++++ Dataset extract ++++
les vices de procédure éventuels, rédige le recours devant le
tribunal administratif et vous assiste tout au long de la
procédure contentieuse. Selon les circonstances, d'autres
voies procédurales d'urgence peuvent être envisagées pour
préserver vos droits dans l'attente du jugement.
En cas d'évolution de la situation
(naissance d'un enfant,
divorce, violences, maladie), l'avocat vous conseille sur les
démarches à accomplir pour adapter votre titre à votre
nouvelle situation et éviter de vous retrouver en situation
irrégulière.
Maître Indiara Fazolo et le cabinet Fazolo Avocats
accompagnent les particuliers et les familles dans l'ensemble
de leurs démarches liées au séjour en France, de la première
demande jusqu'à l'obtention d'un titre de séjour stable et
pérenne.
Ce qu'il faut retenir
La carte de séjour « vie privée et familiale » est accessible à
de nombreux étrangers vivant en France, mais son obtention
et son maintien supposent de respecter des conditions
++++
++++ Dataset extract ++++
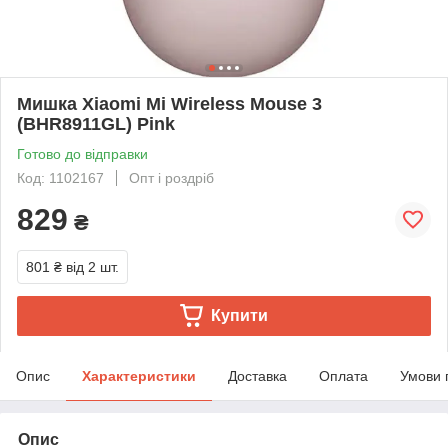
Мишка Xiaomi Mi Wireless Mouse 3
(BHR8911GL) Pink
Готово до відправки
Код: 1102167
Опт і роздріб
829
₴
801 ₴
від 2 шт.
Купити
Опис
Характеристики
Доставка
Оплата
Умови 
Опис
++++
++++ Dataset extract ++++
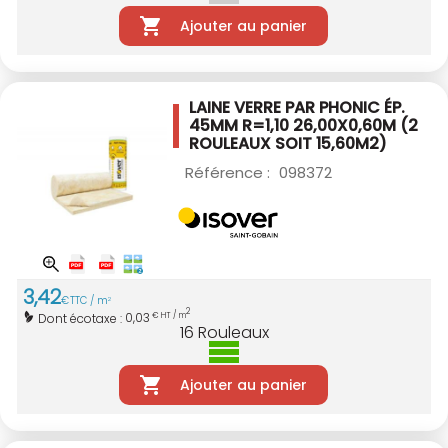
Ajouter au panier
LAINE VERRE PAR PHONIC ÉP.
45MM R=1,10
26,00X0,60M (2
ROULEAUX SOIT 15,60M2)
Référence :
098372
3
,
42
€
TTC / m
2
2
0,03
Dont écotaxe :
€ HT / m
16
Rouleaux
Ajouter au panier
++++
## Problem details:
Copy, from the data above, every line where the word "dans" appears.

## Answer:
préserver vos droits dans l'attente du jugement.
accompagnent les particuliers et les familles dans l'ensemble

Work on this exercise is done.